Other things about the house are familiar: bookcases covering one wall of the living room are like those in a house on Rugby Avenue; a warm sunroom off the kitchen offering views of an expansive garden and fishpond set us thinking of "New Hadden" on Taylor's Gap Road; steps from the upstairs landing leading to two bedrooms are the same as a set in a First Street house; and a neat little tiled bathroom tucked under the stairs is like those in many old houses where bathroom space has had to be invented (because the originals were outside).
But some things about this history-rich place are unique in our experience. For instance, we've never seen a free-standing claw-foot bathtub practically in the middle of a master bedroom– and off the entrance hall, at that! The owner says she got the idea from a bed and breakfast, and while having a big bedroom right inside the front door may have been a good idea there, it will be a very special buyer who wants to soap up in front of a front-porch window.
But that's the only slightly screwy aspect of this property, which has many other endearing elements: gorgeous wide heart-pine floors, six-over-six windows for maximum light, original mantels (one topped by a mirror) over the two original coal-burning fireplaces on the first floor (neither working, unfortunately), and the wide two-story front porch.
The layout of the house is hard to describe because of the way additions were attached. Today's kitchen is in the same place as the original "summer kitchen" that was connected to the house by an open breezeway. (That space is now a bright family room joining the kitchen to the original house.)
The exterior of the 1850 house is visible in that room and in several other places inside, and an even more unusual feature is a wall between the kitchen and laundry room made from an old barn at the Enniscorthy estate. Painted a dark green, the rough-hewn planks will either thrill or dismay a new owner.

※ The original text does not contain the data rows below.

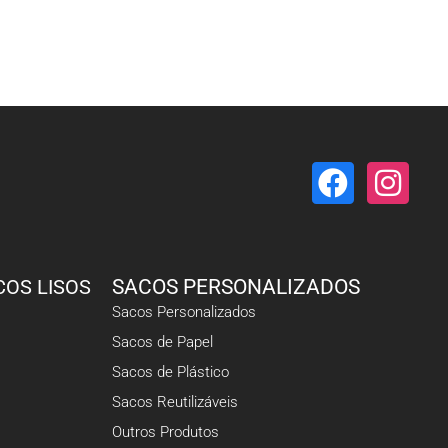
COS LISOS
SACOS PERSONALIZADOS
Sacos Personalizados
Sacos de Papel
Sacos de Plástico
Sacos Reutilizáveis
Outros Produtos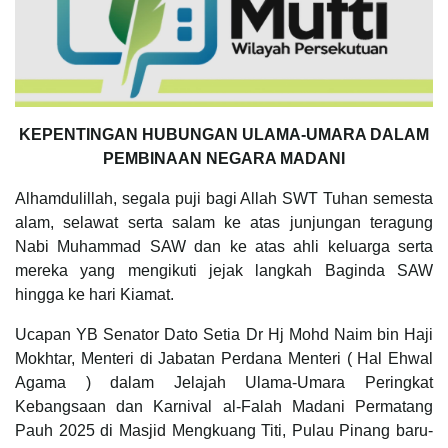
KEPENTINGAN HUBUNGAN ULAMA-UMARA DALAM
PEMBINAAN NEGARA MADANI
Alhamdulillah, segala puji bagi Allah SWT Tuhan semesta
alam, selawat serta salam ke atas junjungan teragung
Nabi Muhammad SAW dan ke atas ahli keluarga serta
mereka yang mengikuti jejak langkah Baginda SAW
hingga ke hari Kiamat.
Ucapan YB Senator Dato Setia Dr Hj Mohd Naim bin Haji
Mokhtar, Menteri di Jabatan Perdana Menteri ( Hal Ehwal
Agama ) dalam Jelajah Ulama-Umara Peringkat
Kebangsaan dan Karnival al-Falah Madani Permatang
Pauh 2025 di Masjid Mengkuang Titi, Pulau Pinang baru-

The house next door sheltered the Union General Philip Sheridan during the Civil War, and his troops spread out to camp in the yard of this house. The back yard– maybe where the Yanks bedded down– stretches all the way to Route 20, but the road is invisible and inaudible, separated from the house by a large stand of bamboo. (Lest nervous gardeners fret about this Asian wonder taking over the yard, the owners report no problems since its isolated position makes upstart shoots easy to annihilate.)

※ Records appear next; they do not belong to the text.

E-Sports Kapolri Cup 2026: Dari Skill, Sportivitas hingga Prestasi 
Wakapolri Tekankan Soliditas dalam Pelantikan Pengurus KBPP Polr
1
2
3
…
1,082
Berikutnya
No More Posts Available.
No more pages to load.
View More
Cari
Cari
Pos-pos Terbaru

Also on the almost-two-acre parcel is a pretty perennial garden near the house, a large asphalt driveway and two-car garage (far enough away to blunt the effect of all that black), several pens for animals (currently goats), and chicken coops. While the house is served by town water, there's also a well and pump for outdoor use. In short, counting the gas-fired stove in the family room, "Wynnewood" offers everything one needs to be self-sustaining, a not inconsiderable benefit in these parlous times.
Quirky free-range bathtub notwithstanding, this cozy old house could be ideal for a family seeking country pleasures in a charming little town only 25 minutes down Route 20– with almost all the important systems (metal roof, AC, furnace) recently upgraded. All the pleasures of the James River– within easy walking distance and visible from an upstairs bedroom– should recommend it to a sporting family, and the history, grand kitchen, and beautiful details will appeal to any sophisticated hostess.
While we've seen many houses over the years, rarely have we seen one that fills so many bills at once.